So You Think Kansas Is Flat?

So you think Kansas is flat? Okay … most of the state is. But not the Konza Prairie which is located in the northern Flint Hills of eastern-central Kansas.  This narrow chain of hills counts as its own ecoregion because it is home to the densest remaining tall grass prairie in North America. Early European settlers, unable to plow the area due to its rocky soil composition, used the region for grazing livestock thus leaving the grasslands intact. Due to dry conditions this summer, the grasses probably will not reach their full height. Nevertheless, this expanse of prairie with its soft, rolling hills is still something to see … and it proves that Kansas isn’t all flat!

The Konza Prairie is co-owned by The Nature Conservancy and Kansas State University. While much of the area is dedicated for use as a biological research station, fortunately there are several trails open to the public. The trails are frequently used by hikers and joggers, birders, and photographers and other artists out to capture the beauty of this land. If you have been following my blog this week, you’ve probably figured out how much I enjoy photographing this area. (I’ve also done a few paintings of the prairie.) However, my next post will be back to food.

20 responses to “So You Think Kansas Is Flat?

  1. Pingback: Kansas | Everything About Hiking

  2. Really enjoy your nature pics. First shot of the Prarie is beautiful yet lonely- what a unique landscape.

  3. I’ve been through this part of Kansas, but unfortunately, it was in the dark. I remember straining my eyes to try and look into the hills and canyons. Thanks for some daylight pictures!

  4. I would like to know how you give your photos such depth. I’ve tried to take pictures in the Flint Hills, and they just don’t capture the undulations very well. This month, my husband and I discovered a sizable hill in Franklin County, from which you can see the entire western side of the county, and I just couldn’t quite capture the depth and magnificence. I know part of it is that I’m just using a run-of-the-mill camera, but I’m curious how you frame your photos to really emphasize the shape.
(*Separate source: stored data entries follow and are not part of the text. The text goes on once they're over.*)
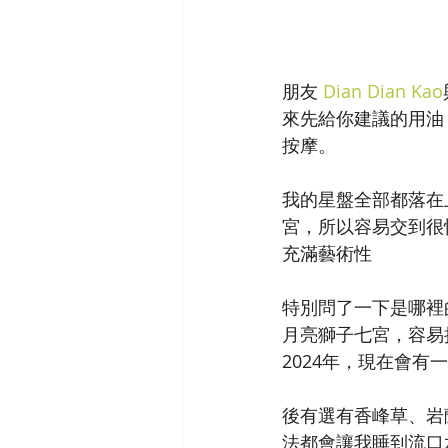
朋友 
Dian Dian Kao
來先給你建議的用油
按摩。
我的星盤全部都落在
宮，所以容易交到很
充滿藝術性
特別問了一下是哪裡
月亮獅子七宮，容易
2024年，現在會有
後有選有香峰草、岩
法都會讓我睡到流口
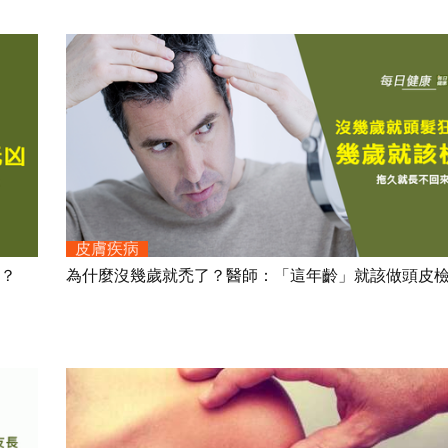
皮膚疾病
.？
為什麼沒幾歲就禿了？醫師：「這年齡」就該做頭皮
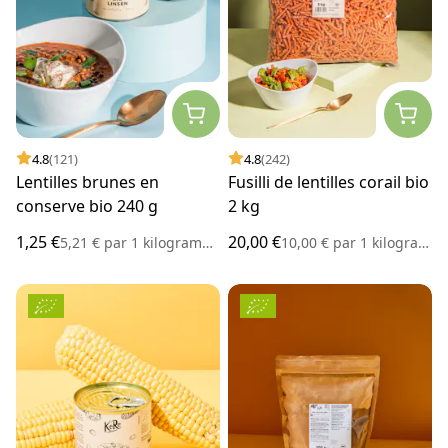
4.8
(121)
4.8
(242)
Lentilles brunes en
Fusilli de lentilles corail bio
conserve bio 240 g
2 kg
1,25 €
20,00 €
5,21 €
par
1 kilogramme
10,00 €
par
1 kilogramme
    • I am glad that you like the photos. Using a zoom lens lets me stay on the trails while trying to get the shots that I want. It brings the hills closer. (One isn’t supposed to go off-trail on the Konza.) When I start out at a location I take a couple of practice shots at different settings to see what works best with the light for giving me the depth and exposure that I want and then I make sure to adjust them as conditions change. For framing photos, I think that I just have a habit of always thinking about composition, though sometimes I get home and look at one of my photos and wonder what on earth I was trying to capture. I look for angles that show repetition and intersection of shapes. Also, I’d say that a big thing for me is that I practice a lot. I take photos of something or another almost every day. Good luck! I’ll watch to see if you post any photos on your blog.